REQUIREMENT — Go through the lines below and copy each one that holds the string "empresa".

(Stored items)
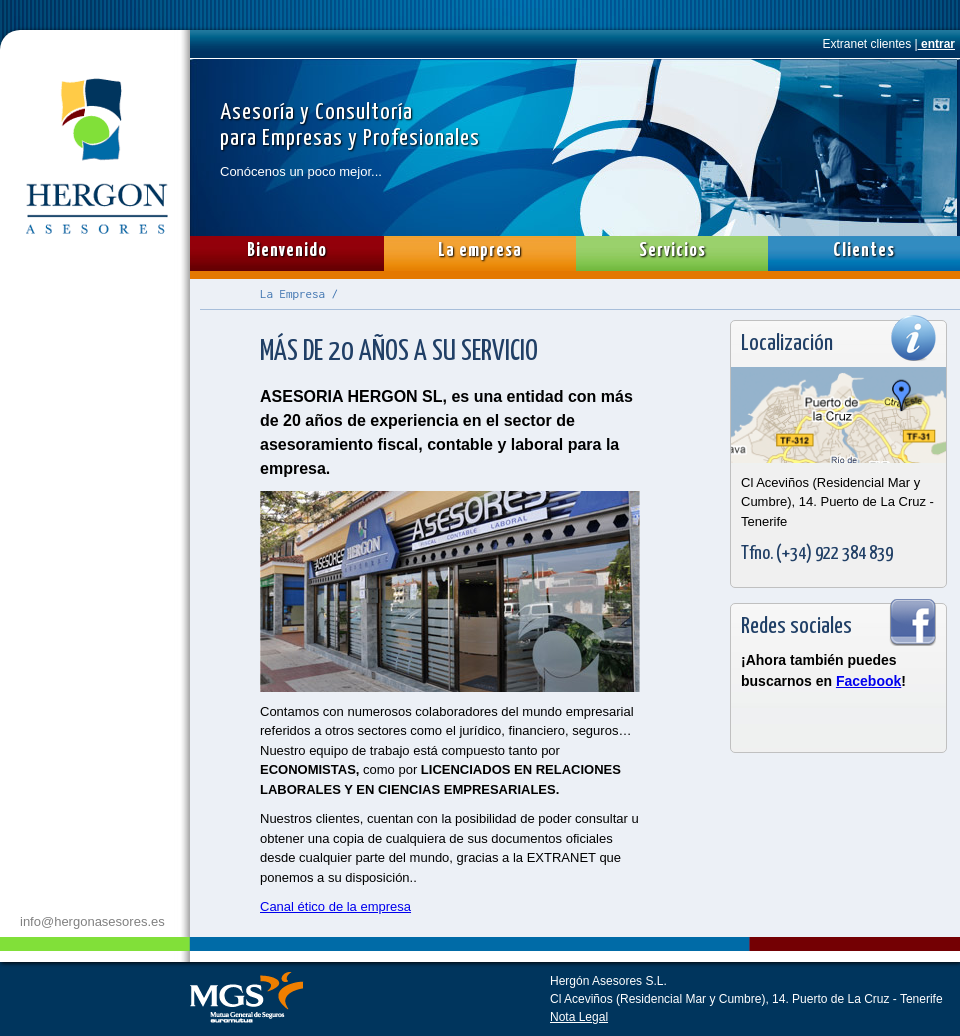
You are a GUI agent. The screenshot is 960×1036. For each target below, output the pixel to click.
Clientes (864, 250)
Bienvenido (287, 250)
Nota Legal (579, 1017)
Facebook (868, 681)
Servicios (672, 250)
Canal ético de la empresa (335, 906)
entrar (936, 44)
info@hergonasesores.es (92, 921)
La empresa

RESPONSE AREA —
Canal ético de la empresa (335, 906)
La empresa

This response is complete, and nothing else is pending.